Leaders, Laggards, and Innovators: A Unique Way to Spot Great Investments

Last week I sat down with Philip Tasho of TAMRO Capital Partners, one of the few mutual-fund managers to beat his benchmark index over the last decade. I asked Tasho about his due-diligence process, and he brought up a technique he uses to sort investment ideas out using three categories: leaders, laggards, and innovators.

Here's what he had to say about the process, including three examples (transcript follows):

Morgan Housel: We were talking earlier about how you break up companies into three different buckets: You have leaders, laggards, and innovators. Can you tell me a little more about that?

Philip Tasho: It really helps to put everything in perspective, because companies are in different stages of their operating cycle. Some are just starting out, some are very well far along, so we use that as an opportunity for us. It also helps to balance out the growth and value-type characteristics that we're looking at, too.

So leaders are really the best-of-class companies -- the cream rises to the top over the long term ... relative to their peer group. So it has everything we're really looking for. And the near-term miscues really provide us with that opportunity in terms of valuation for the security.

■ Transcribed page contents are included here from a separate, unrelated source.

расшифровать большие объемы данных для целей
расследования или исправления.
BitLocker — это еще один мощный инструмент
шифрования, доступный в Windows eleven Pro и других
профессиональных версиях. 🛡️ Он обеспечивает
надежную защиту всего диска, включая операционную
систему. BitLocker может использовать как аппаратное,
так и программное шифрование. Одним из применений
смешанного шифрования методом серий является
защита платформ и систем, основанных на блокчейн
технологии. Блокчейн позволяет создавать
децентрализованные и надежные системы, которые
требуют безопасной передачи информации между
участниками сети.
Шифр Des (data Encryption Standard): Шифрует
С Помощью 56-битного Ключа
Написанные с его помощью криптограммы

Laggards are companies that have a lot of the characteristics that we're looking for in terms of competitive advantages -- great core business, they're allocating capital pretty well -- but maybe not all the drivers are what we want to see. So we find that a change of management potentially could take the company which we consider a laggard, because they've lagged their peers, into the leadership category. And that can create a successful restructuring, so that's why we look for that as a potential opportunity.

And then innovators are short-cycle businesses, mostly technology, very short-tail in focus, and parts of health care. These are companies that really innovate through either internal R&D, they can license a product from another company, or they can just go out and buy a company and expand their suite of products. Those would be considered to be innovators.

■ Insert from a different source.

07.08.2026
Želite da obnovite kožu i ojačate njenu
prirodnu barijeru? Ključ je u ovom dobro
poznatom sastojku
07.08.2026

Morgan: So what would be a good example of each? What would be a good example of a leader?

Philip: A company I mentioned earlier, which is The Advisory Board (NASDAQ: ABCO  ) . They've really built a huge moat. They were really the first ones to do this; to duplicate what they have would be extremely expensive for any company. So we see them as a leader, a very focused company that's operated very well throughout their history.

Morgan: And one example of a laggard?

Philip: One restructuring that we kind of focus on -- and with a restructuring or a laggard, you want to make sure there is a tailwind behind you, because you want to make sure that the fundamentals are improving in the category they're serving. That's in the consumer area, in retail, and here we have Chico's (NYSE: CHS  ) , which is a fashion retailer for the more mature women. We brought in a new management team several years ago to kind of right the ship. They closed some stores, and they really started to innovate to try to broaden out their demographics, too. It's been a very successful restructuring. Same-store sales have grown double-digits now for the past two years. So that's an example of a very good, successful laggard that we think will eventually turn into a leader in that category.

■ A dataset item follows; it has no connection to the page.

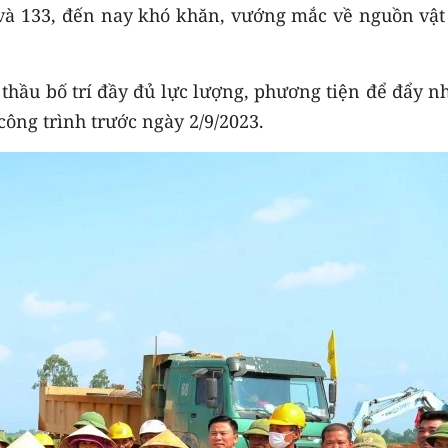
và 133, đến nay khó khăn, vướng mắc về nguồn vật 
.
 thầu bố trí đầy đủ lực lượng, phương tiện để đẩy 
công trình trước ngày 2/9/2023.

Morgan: We were talking earlier, one example of an innovator you said was Apple (NASDAQ: AAPL  ) .

Philip: Definitely. Short cycle -- what have you done for me lately? So that's a great example of an innovator. Most of technology is really focused on innovation.

Morgan: Do companies evolve and devolve between the categories? Could Apple eventually be a laggard some day?

Philip: It could very well, yes.

Morgan: So, are companies constantly moving through those three groups, or do they stay stationary most of the time?

Philip: It's really difficult for a lot of companies to maintain that type of growth in terms of both top line and bottom line and managing cash flow. So everybody runs through certain bumps. Sometimes it's a tailwind, sometimes it's a headwind and things get really tough for them and they lag their peers.

Morgan: With the pullback in Apple's shares over the last six weeks and people talking about more competition from Google's Android and Samsung, is Apple losing its title as an innovator?

Philip: No. Long-term, that cream still rises to the top, and Apple has been one of the most successful companies out there, period. The pullback here is simply a potential opportunity. You don't want to color them as a laggard anytime soon.

Morgan: In your portfolio, do you try to have an equal weight of the three categories -- some leaders, some laggards, some innovators?

Philip: That's a great question. We're bottom-up, so it's simply the output of the research that we see. Historically, leaders have comprised up to two-thirds of the portfolio. They're currently down to around 50%. Laggards have been as low as 20%; I think currently they're around a third of the portfolio. And innovators on average have been roughly 10%; they're at the higher end now, roughly about 20%. That's in part because, with the downdraft in 2008, it provided us an opportunity to buy these innovators that historically have been very highly valued at more reasonable valuations. So we were able to use that opportunity in the downdraft to move into more of those names.

Morgan: Do you expect equal stock performance from the categories, or is it a situation where the leaders will always perform better than the laggards, and innovators perform best of them all?

Philip: You can have a very successful laggard that can go from not just the value play but the growth play, too. So the best-case scenario is having a laggard turning into a leader, and it can just do phenomenal work in your portfolio. But leaders in general really do provide a lot of the return.